--- Source information Enclosed Below ---
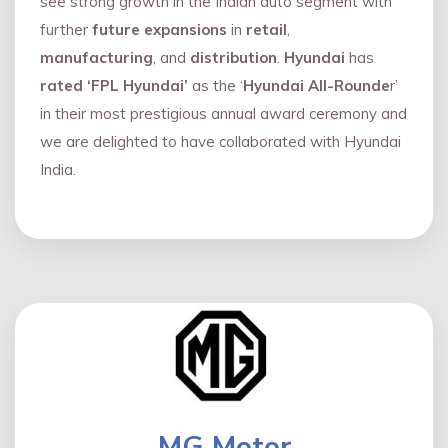
see strong growth in the Indian auto segment with
further
future expansions
in
retail
,
manufacturing
, and
distribution
.
Hyundai
has
rated ‘FPL Hyundai’
as the ‘
Hyundai All-Rounde
r’
in their most prestigious annual award ceremony and
we are delighted to have collaborated with Hyundai
India.
MG Motor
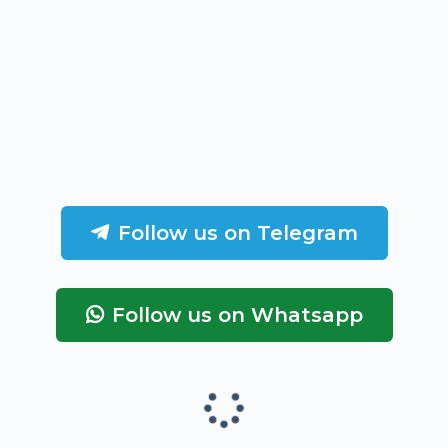
Follow us on Telegram
Follow us on Whatsapp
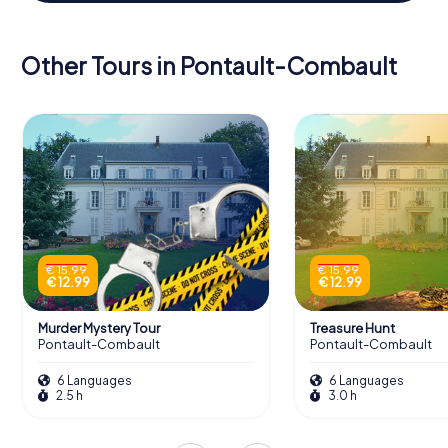
Other Tours in Pontault-Combault
€ 15.99
€ 15.99
€ 12.99
€ 12.99
Murder Mystery Tour
Treasure Hunt
Pontault-Combault
Pontault-Combault
6 Languages
6 Languages
2.5 h
3.0 h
--- End of Enclosed Source information ---
Would you please filter the lines above and copy every one that includes "with"?

see strong growth in the Indian auto segment with
we are delighted to have collaborated with Hyundai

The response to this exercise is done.